Almost half (45%) of travelers in a recent survey conducted for RVShare included RVs in their top three types of accommodations. Photo Credit: Courtesy of RVshare

Campgrounds, glamping sites, RVs and anything else that offered fresh air, physical distance and a decreased chance of cancellation due to Covid-19 regulations saw significant boosts in bookings in 2020, according to Travel Weekly.

Internally, companies offering those products believed it would be hard to keep up the rapid growth into 2021, but the sector’s upward trend has continued, and more amenity-rich camping products are coming to market to meet demand.

“In 2020, as people switched to domestic and drive-to travel, it was great for us,” said RVShare CEO Jon Gray. “We wondered how we would top that growth, and we have.
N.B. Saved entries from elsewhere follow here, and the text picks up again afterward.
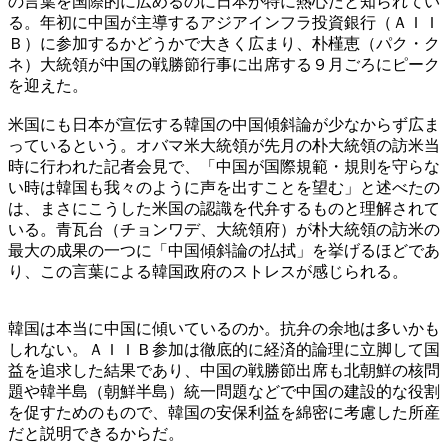
の言葉を国際的に広めるのに日本が特に熱心だと知られてい
る。年初に中国が主導するアジアインフラ投資銀行（ＡＩＩ
Ｂ）に参加するかどうかで大きく広まり、朴槿恵（パク・ク
ネ）大統領が中国の戦勝節行事に出席する９月ごろにピーク
を迎えた。
米国にも日本が宣伝する韓国の中国傾斜論が少なからず広ま
っているという。オバマ米大統領が先月の朴大統領の訪米当
時に行われた記者会見で、「中国が国際規範・規則を守らな
い時は韓国も我々のように声を出すことを望む」と述べたの
は、まさにこうした米国の認識を代弁するものと理解されて
いる。青瓦台（チョンワデ、大統領府）が朴大統領の訪米の
最大の成果の一つに「中国傾斜論の払拭」を挙げるほどであ
り、この言葉による韓国政府のストレスが感じられる。
韓国は本当に中国に傾いているのか。抗弁の余地は多いかも
しれない。ＡＩＩＢ参加は徹底的に経済的論理に立脚して国
益を追求した結果であり、中国の戦勝節出席も北朝鮮の核問
題や韓半島（朝鮮半島）統一問題などで中国の建設的な役割
を促すためのもので、韓国の安保利益を綿密に考慮した所産
だと説明できるからだ。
We’ve continued to see business accelerate and have had strong growth this year on the back of what was dynamic growth in 2020.”

A recent survey conducted by Wakefield Research for RVShare found 45% of travelers included RVs in their top three types of accommodations, a 13% increase from 2020. It also found that, when planning a 2022 vacation, half of travelers are considering outdoor activities.

Toby O’Rourke, CEO of the Kampgrounds of America Inc. (KOA) network of private campgrounds, said the company has seen an “explosion” in bookings that continues to defy their expectations.

“We expected a slowdown as children returned to school and adults returned to offices in the fall but were surprised by continued growth,” O’Rourke said, adding that post-Labor Day business is up 17% year over year.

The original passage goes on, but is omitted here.